What the task requires: Go through the material and return every line that contains the string "Videos".

Data extracts:
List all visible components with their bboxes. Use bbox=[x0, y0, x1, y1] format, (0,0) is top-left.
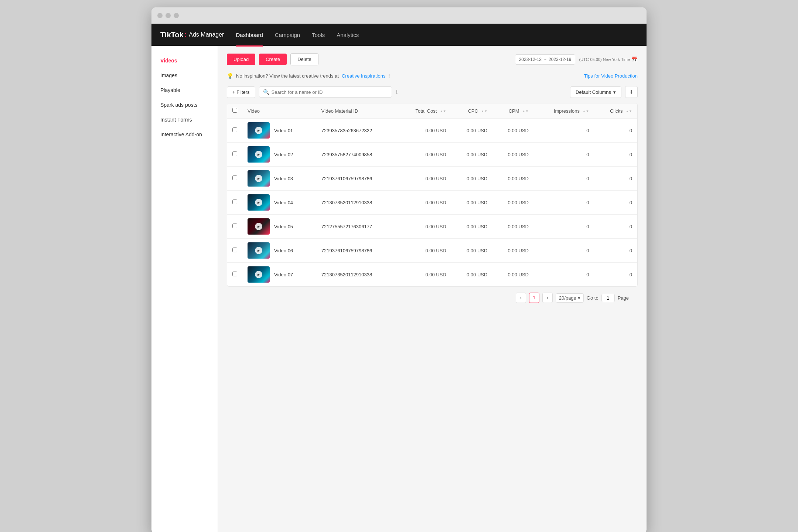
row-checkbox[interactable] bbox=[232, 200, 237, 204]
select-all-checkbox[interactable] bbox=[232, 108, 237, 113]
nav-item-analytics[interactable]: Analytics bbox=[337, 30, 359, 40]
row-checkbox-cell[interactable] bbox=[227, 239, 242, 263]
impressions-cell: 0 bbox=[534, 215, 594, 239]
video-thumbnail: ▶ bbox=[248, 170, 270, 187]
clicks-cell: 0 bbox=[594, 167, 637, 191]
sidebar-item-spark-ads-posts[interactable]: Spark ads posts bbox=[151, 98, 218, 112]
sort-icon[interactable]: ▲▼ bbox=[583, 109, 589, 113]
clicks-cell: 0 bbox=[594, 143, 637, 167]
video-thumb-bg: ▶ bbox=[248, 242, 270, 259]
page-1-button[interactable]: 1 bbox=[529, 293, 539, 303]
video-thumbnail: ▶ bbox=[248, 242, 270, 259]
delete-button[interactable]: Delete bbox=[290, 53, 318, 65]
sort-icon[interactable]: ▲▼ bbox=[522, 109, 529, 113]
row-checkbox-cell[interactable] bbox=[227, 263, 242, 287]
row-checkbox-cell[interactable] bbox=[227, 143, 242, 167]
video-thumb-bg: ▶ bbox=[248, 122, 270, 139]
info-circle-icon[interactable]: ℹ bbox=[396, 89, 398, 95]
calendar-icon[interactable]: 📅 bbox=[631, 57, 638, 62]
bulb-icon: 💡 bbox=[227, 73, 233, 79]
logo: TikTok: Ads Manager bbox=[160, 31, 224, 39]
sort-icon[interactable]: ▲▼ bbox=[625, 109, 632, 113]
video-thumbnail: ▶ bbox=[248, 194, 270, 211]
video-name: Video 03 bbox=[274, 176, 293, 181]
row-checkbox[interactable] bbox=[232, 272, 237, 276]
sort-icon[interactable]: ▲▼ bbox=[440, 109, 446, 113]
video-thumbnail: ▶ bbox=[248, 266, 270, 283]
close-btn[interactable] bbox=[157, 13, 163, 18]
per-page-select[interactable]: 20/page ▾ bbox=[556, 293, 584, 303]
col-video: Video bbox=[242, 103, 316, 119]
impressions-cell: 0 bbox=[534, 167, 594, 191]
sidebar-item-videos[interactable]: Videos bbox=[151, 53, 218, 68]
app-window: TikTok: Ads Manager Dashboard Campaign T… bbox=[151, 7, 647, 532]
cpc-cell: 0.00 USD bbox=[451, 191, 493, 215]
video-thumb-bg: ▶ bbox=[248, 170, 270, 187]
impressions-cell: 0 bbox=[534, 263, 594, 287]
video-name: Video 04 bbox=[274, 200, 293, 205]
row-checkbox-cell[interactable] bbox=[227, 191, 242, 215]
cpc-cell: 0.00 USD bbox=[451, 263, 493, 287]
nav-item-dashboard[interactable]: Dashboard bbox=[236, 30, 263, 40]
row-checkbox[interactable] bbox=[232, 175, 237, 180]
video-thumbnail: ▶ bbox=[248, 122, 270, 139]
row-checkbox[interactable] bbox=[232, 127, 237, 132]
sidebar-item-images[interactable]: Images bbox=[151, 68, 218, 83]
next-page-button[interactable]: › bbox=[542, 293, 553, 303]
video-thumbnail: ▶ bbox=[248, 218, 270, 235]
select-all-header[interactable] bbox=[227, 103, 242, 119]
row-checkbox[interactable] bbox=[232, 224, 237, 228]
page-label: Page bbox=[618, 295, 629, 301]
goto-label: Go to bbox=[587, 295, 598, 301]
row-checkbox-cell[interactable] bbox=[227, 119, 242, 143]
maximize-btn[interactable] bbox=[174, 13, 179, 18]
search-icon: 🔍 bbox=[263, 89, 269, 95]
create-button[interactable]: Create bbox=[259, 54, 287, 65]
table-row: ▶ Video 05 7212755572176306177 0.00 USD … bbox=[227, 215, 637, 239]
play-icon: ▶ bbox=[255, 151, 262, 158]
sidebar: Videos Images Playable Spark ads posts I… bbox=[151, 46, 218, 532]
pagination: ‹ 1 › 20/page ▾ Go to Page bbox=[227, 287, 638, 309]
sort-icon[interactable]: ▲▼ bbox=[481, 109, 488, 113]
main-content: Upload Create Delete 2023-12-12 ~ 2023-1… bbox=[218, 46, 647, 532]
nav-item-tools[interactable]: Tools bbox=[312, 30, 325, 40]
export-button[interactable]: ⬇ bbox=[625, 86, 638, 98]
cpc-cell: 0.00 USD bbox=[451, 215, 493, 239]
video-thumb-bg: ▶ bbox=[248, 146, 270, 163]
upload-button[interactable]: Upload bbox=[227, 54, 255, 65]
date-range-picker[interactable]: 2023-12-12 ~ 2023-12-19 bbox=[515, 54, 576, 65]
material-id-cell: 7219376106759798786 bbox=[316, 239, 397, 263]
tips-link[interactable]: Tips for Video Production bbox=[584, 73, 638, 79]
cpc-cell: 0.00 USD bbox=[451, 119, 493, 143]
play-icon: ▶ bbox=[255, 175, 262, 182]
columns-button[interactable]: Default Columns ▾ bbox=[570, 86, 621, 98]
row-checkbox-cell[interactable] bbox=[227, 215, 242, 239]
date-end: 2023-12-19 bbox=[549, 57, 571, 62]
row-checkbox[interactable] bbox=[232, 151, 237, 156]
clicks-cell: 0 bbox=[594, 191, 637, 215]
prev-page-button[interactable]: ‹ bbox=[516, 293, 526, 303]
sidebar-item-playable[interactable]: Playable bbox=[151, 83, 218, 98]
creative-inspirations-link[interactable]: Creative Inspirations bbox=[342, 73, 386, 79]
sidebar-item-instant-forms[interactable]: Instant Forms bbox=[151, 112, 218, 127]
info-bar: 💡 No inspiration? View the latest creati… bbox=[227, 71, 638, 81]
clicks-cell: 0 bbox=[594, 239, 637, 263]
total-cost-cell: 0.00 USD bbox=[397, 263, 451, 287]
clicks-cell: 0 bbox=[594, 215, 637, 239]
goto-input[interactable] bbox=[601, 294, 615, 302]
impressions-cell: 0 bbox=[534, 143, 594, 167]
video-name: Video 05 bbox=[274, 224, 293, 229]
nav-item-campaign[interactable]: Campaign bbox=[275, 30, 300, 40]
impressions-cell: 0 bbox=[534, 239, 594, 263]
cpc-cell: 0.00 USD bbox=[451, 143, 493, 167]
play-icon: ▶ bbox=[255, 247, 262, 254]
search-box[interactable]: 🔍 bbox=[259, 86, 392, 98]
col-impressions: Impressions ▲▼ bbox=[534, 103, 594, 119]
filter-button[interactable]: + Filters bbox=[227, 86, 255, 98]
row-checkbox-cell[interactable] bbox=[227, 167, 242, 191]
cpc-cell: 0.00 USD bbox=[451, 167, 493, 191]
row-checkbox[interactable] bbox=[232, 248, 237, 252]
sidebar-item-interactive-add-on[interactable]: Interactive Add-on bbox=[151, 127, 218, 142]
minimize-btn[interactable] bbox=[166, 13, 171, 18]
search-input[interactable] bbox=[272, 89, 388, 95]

Exercise result:
sidebar-item-videos[interactable]: Videos bbox=[151, 53, 218, 68]
sidebar: Videos Images Playable Spark ads posts I… bbox=[151, 46, 218, 532]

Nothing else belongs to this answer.